- _GIVEN DATA_:

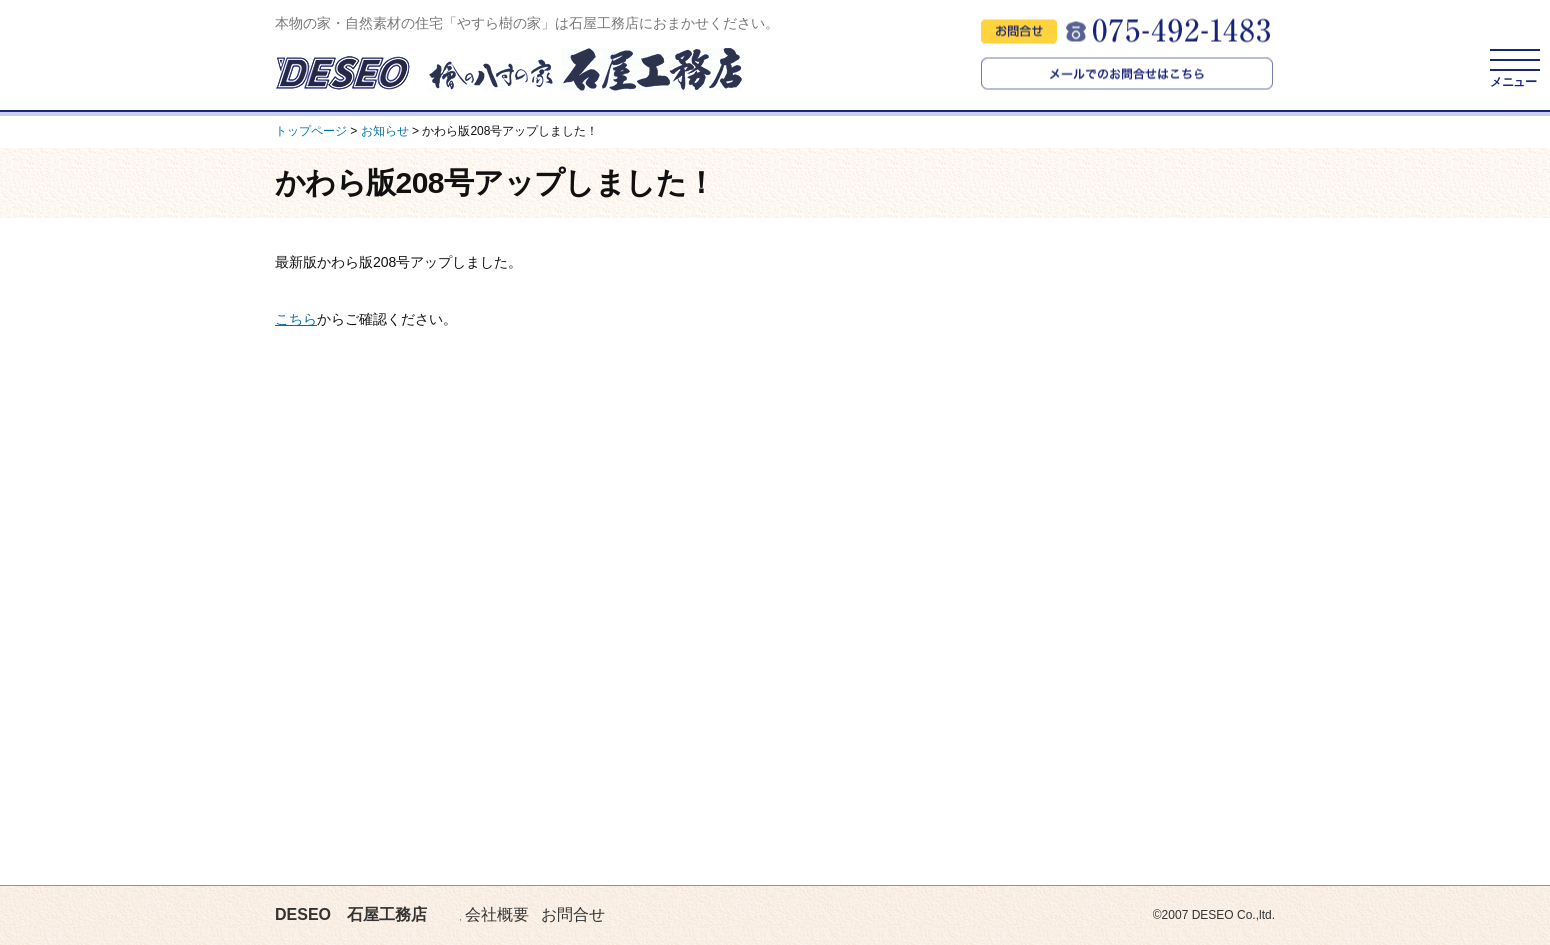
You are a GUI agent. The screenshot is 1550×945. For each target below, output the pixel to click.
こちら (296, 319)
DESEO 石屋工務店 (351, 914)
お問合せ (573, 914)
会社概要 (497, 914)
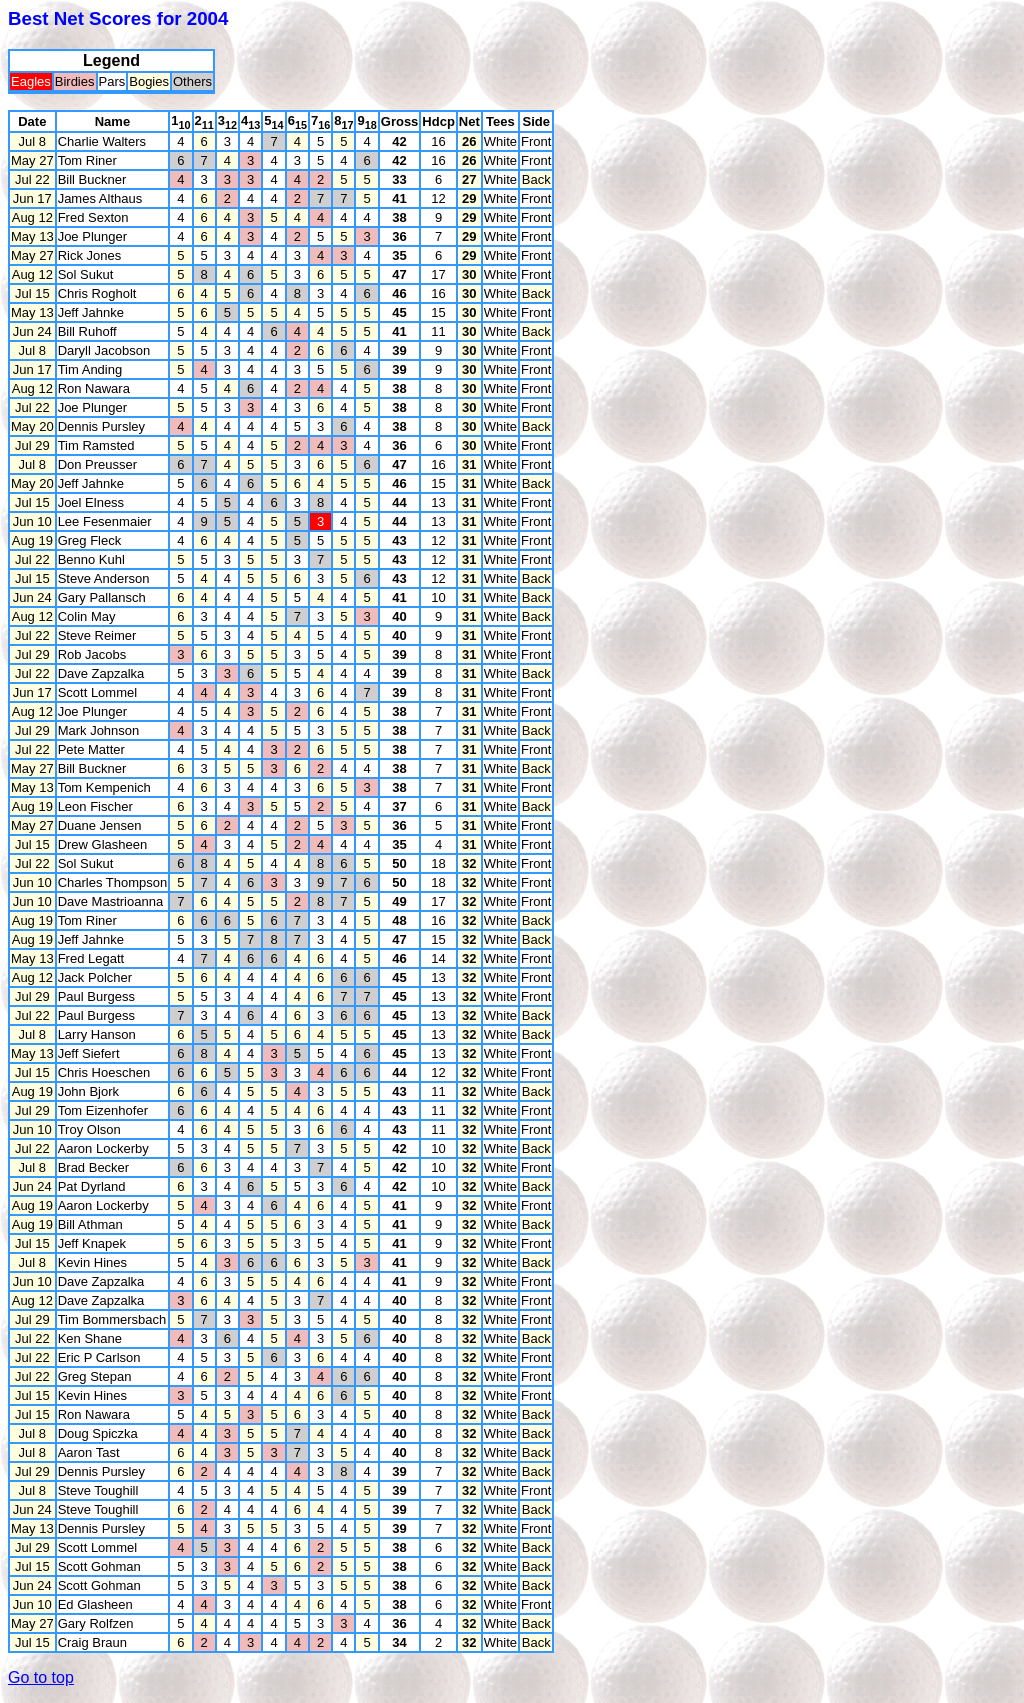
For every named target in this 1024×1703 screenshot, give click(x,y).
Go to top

--

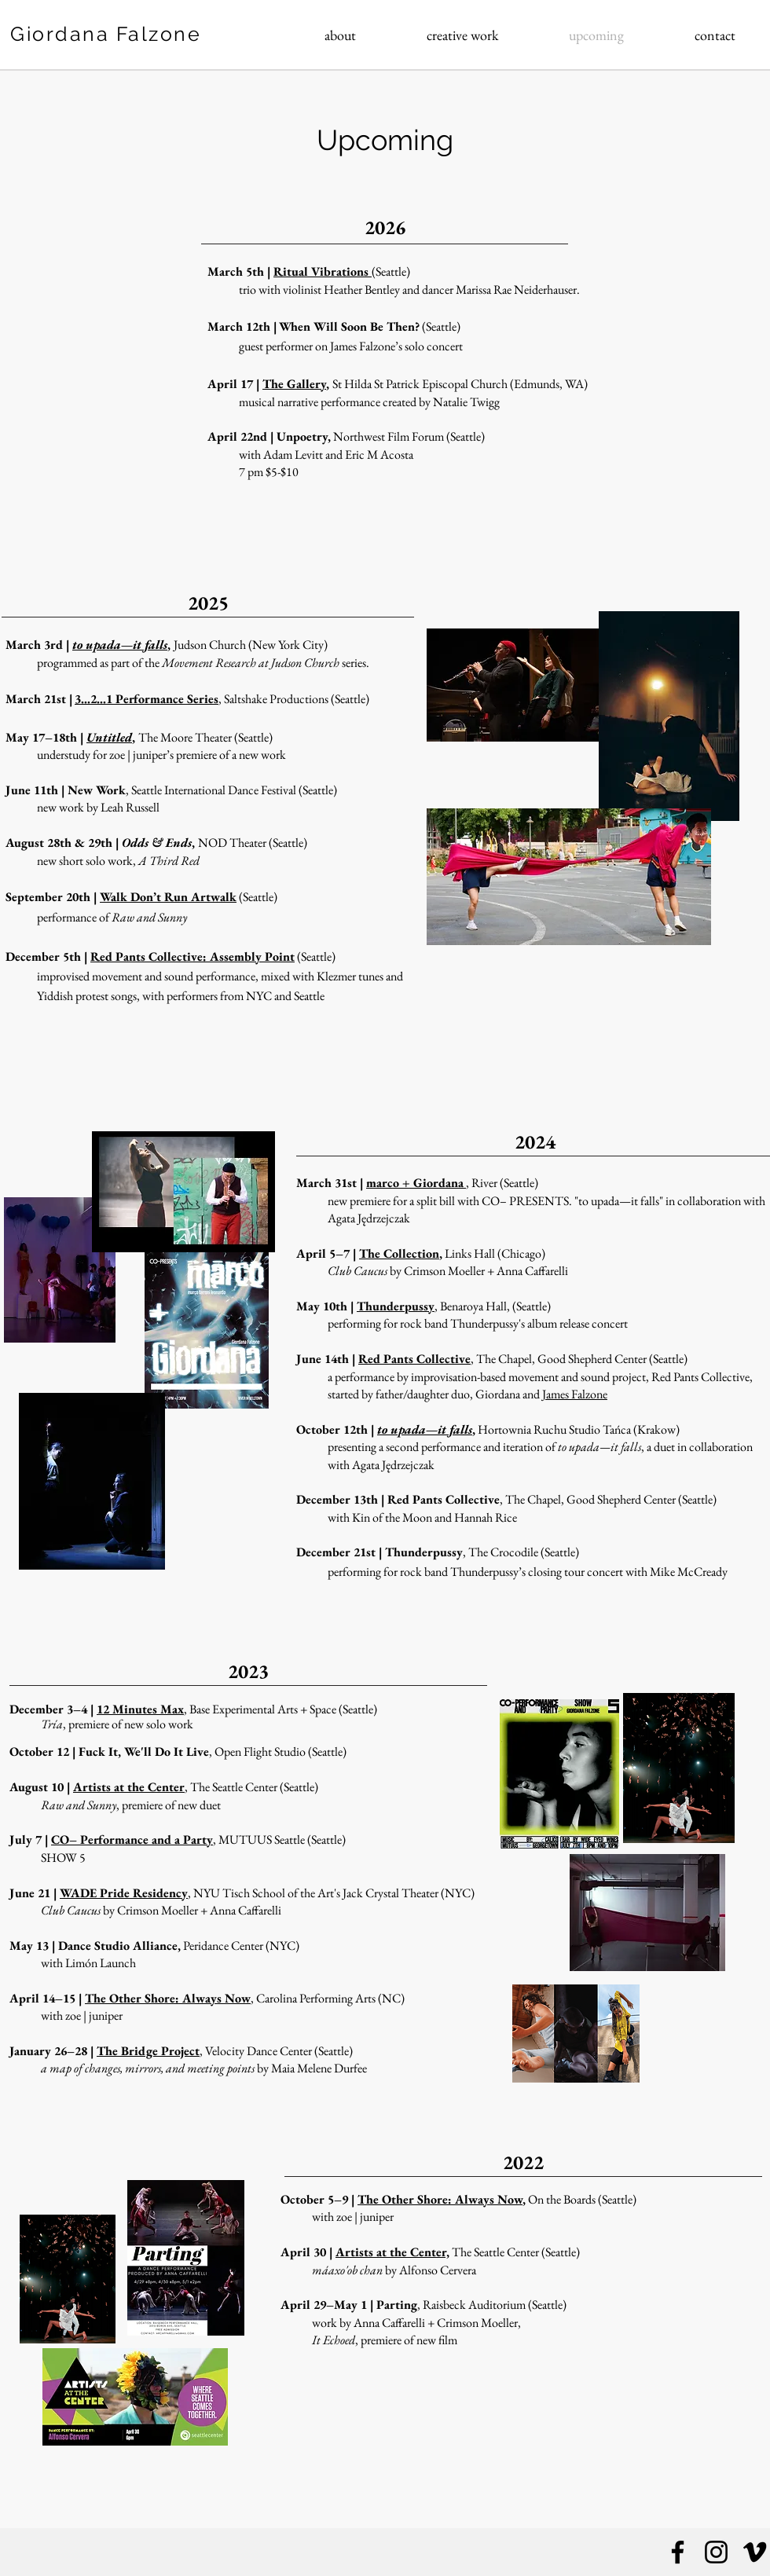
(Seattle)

* * *

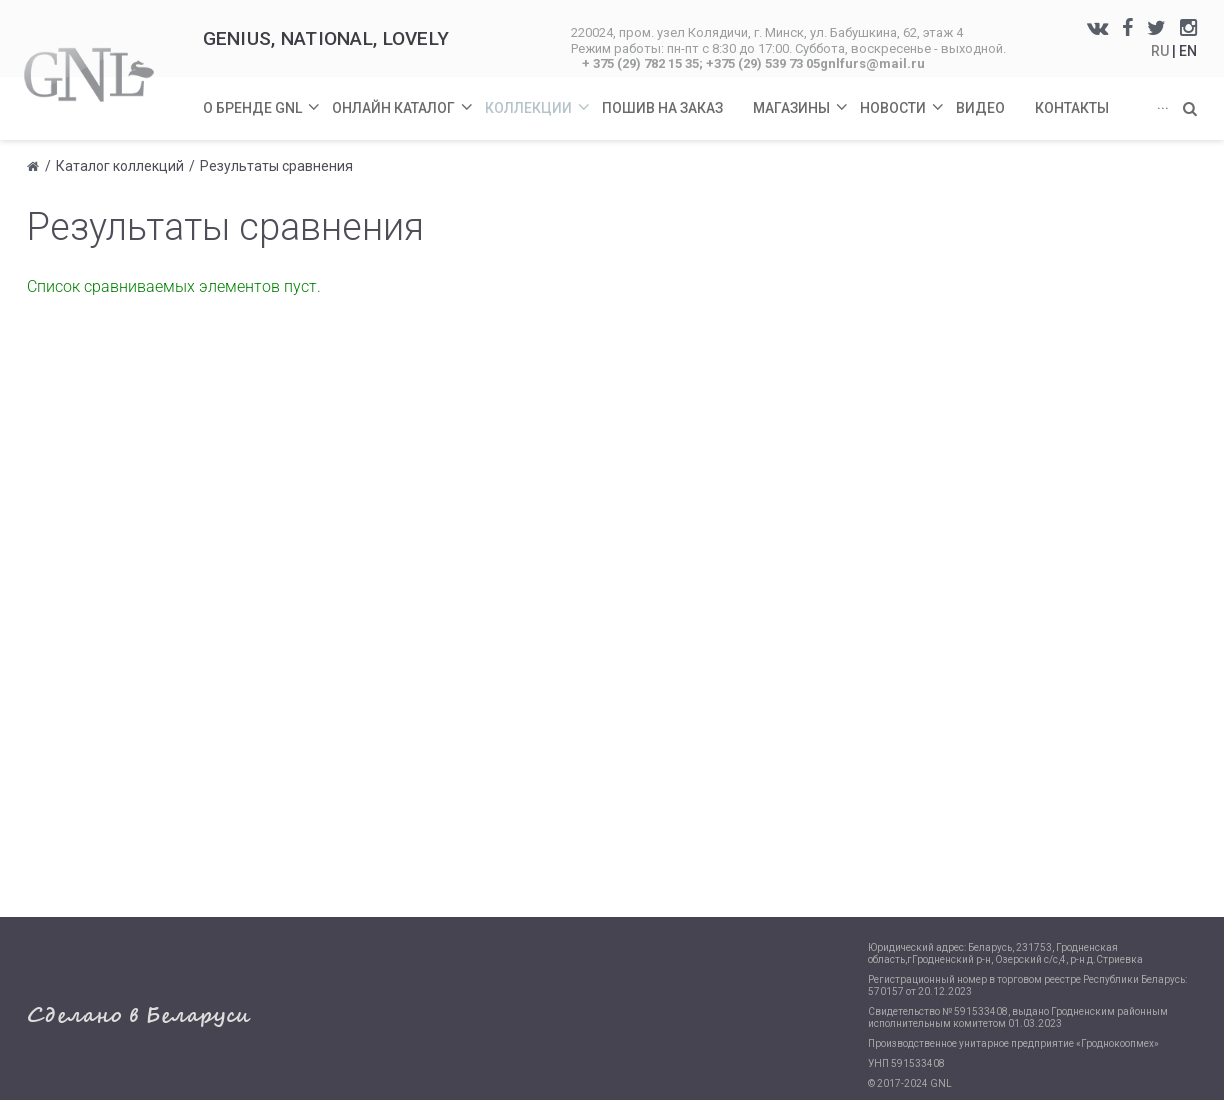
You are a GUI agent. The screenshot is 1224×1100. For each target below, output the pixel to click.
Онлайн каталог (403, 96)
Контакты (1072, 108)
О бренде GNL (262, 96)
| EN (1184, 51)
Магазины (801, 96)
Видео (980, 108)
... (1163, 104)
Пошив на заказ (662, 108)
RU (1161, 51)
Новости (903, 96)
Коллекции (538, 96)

- _TASK INSTRUCTIONS_: If a line in the entries above contains the word "each", copy it.

- _RESPONSE TO THE TASK_:
You are a GUI agent. The screenshot is 1550×945. For each target below, output the pixel to click.
You are a GUI agent. The screenshot is 1224×1100. For each target below, output the pixel to click.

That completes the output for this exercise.